Let's assume the image point is $(x',y')$. After reflection across $y =-x$ and then translation, to get the pre - image:
The reflection $r_{y=-x}$: $(x_1,y_1)=(-y',-x')$.
The translation back: $(x,y)=(x_1 - 1,y_1+2)=(-y'-1,-x'+2)$.

We can also use a more intuitive geometric approach.
The translation $T_{1,-2}$: $(x,y)\to(x + 1,y-2)$. The reflection $r_{y=-x}$: $(x,y)\to(-y,-x)$.
To reverse, we first reverse the translation (move 1 unit left and 2 units up) and then reverse the reflection (reflect across $y=-x$ again).
If we consider the point $(x',y')$ as the image point:
First, reverse the translation: $(x_1,y_1)=(x'-1,y'+2)$.
Then, reverse the reflection: $(x,y)=(-y_1,-x_1)=(-(y'+2),-(x'-1))$.

Let's assume the image of a point $(x,y)$ after $r_{y=-x}\circ T_{1,-2}$ is $(x_2,y_2)$.
We know that $T_{1,-2}(x,y)=(x + 1,y-2)$ and $r_{y=-x}(x + 1,y-2)=-(y - 2),-(x + 1)$.
To find $(x,y)$ from $(x_2,y_2)$:
First, since $x_2=-(y - 2)$ and $y_2=-(x + 1)$, we can solve the system of equations:
From $x_2=-(y - 2)$, we get $y=2 - x_2$. From $y_2=-(x + 1)$, we get $x=-y_2 - 1$.

Answer:

The problem seems to be incomplete as we are not given enough information about the image points' full - context (such as which point among the options is the correct image point after the transformation to work backwards accurately).

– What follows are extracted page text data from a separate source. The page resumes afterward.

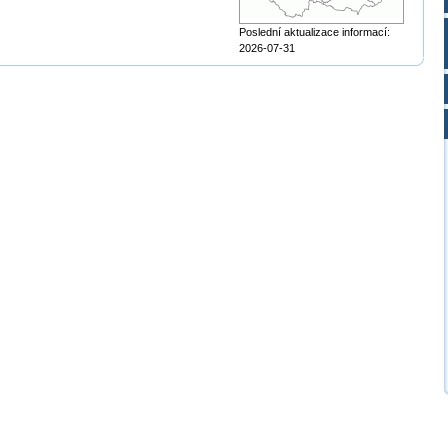
Poslední aktualizace informací:
2026-07-31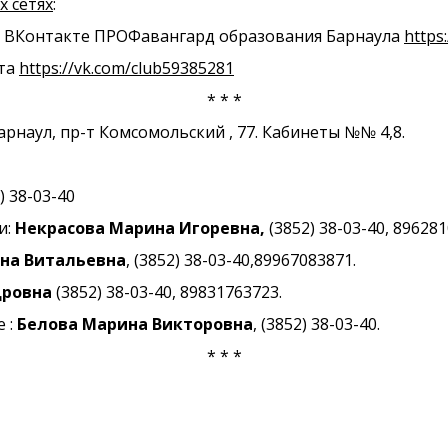
 сетях
:
пу ВКонтакте ПРОФавангард образования Барнаула
https
ета
https://vk.com/club59385281
* * *
арнаул, пр-т Комсомольский , 77. Кабинеты №№ 4,8.
) 38-03-40
и:
Некрасова Марина Игоревна,
(3852) 38-03-40, 896281
на Витальевна
, (3852) 38-03-40,89967083871.
дровна
(3852) 38-03-40, 89831763723.
 :
Белова Марина Викторовна
, (3852) 38-03-40.
* * *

But the general process to find the pre - image of a point $(x',y')$ after the composition $r_{y=-x}\circ T_{1,-2}$ is to first apply the inverse of the reflection $r_{y=-x}$ (which is itself) and then the inverse of the translation $T_{-1,2}$. The pre - image $(x,y)$ of an image point $(x',y')$ is given by $(-(y'+2),-(x'-1))$.